If a bunch of ex-Nokia peeps jump ship and start a company building Android (or some other OS; but it absolutely must have an emulator capable of running either Android or iPhone apps, and I know which one is easier) mobiles specifically not for sale in the USA (this is not difficult in practice, as they just have to make them GSM-only and therefore incompatible with US networks) then they won't need to pay bogus royalties to Microsoft for patents which don't apply outside the USA.
The new startup probably won't ever reclaim the crown Nokia once held, when that tune was the most-recognised piece of music on the planet; but with some of Nokia's expertise on board, a decent OS (and therefore, app collection) and immunity from extortion, they could still do well.
If Nokia wanted to blow Microsoft a final raspberry, there's also still time for them to turn over all of their remaining IP to the Public Domain while the ink is drying.
Surely, this means Elop is going to be the new MS CEO?
Because what I can see happening is any sane CEO going "right, let's ditch all the loss making businesses. Now."
Making an acquisition like this during a CEO-transition phase makes zero business sense... unless you already have your new CEO ready, and the direction for the next five years pre-agreed and mapped out.
My question is whether the MS shareholders will like this deal. And if they don't, are there enough of them upset about it to actually do anything about it?
"There's nothing left of Nokia after what they have bought however. Stripped assets, throw the remains on the tip. They've still got what they wanted."
Stop talking about what you know nothing about. Nokia has a market cap of 19bn and MS have just bought a division of Nokia for 5bn. Unless you think that MS some how pulled off the sale of the century or that the remaining 14bn in market value is just stupendously inflated stock (Nokia - inflated, yeah right!), then you're of necessity wrong. Nokia have telecoms networks, routing equipment, services, store chains (just not in the USA) and has a number of subsidiaries.
You do not know what you're talking about, so stop, read, instead of chasing recommends on websites.
A market cap that has dropped from $40bn in the last 2 years (and was over $200bn back in 2000) and yes what does the remainder represent without Devices and Services? A division that includes all the feature phones.
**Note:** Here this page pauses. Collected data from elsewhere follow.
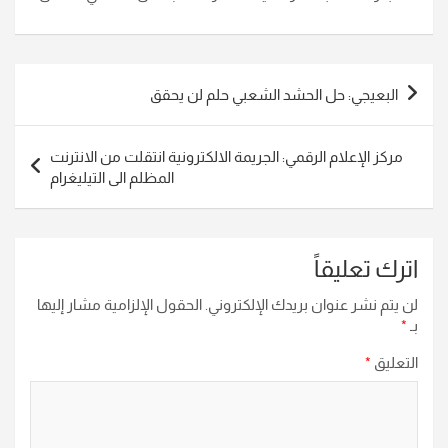
تصفّح
البعيجي: حل الحشد الشعبي حلم لن يحقق
المقالات
مركز الإعلام الرقمي: الجريمة الالكترونية انتقلت من الانترنت
المظلم الى التيليغرام
اترك تعليقاً
لن يتم نشر عنوان بريدك الإلكتروني.
الحقول الإلزامية مشار إليها
بـ
*
التعليق
*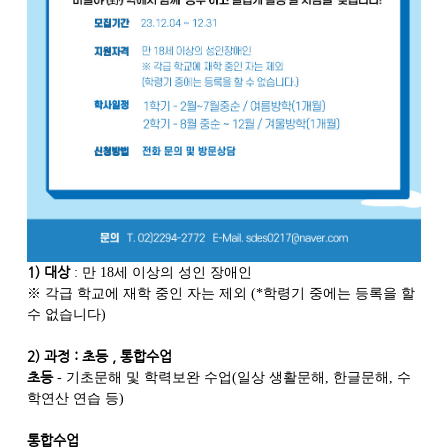
1)
대상
:
만
18
세 이상의 성인 장애인
※
각급 학교에 재학 중인 자는 제외
(*
학령기 중에는 등록을 할
수 없습니다)
2)
과정
:
초등 , 통합수업
초등
-
기초문해 및 학력보완 수업
(
일상 생활문해
,
한글문해
,
수
학연산 연습 등
)
통합수업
Yes, MS have got a sale of the century. They have a mobile brand, access to patents and manufacturing business for next to nothing relatively. What remains (some $12bn if you like, if you're talking US$ when quoting $19bn, so $19bn - $7bn for the purchase, not 5) is perhaps the true value, or maybe inflated. I think the latter still a little, but anyway. We'll see what the market thinks of the company when it has no mobile phone business, smart or otherwise.
When you think of Nokia in the future when it comes to other than mobile phones, who are they? Little more than a mom & pop outfit dabbling in this and that with no special qualities.
Blah blah blah....trojan horse.....blah blah blah....told you so.....blah blah blah.....<insert Ballmer-related insult here, something to do with bald, chair throwing, etc>....blah blah blah....
Although it will earn me a massive wave of downvotes, the sad truth is that Nokia was steadily heading for Shit-City before Microsoft came along. Despite the overweening and somewhat cultish fondness a vocal minority of people seem to have around Symbian, it was a dying platform that needed the plug pulled. The last Nokia phones with it on were crap.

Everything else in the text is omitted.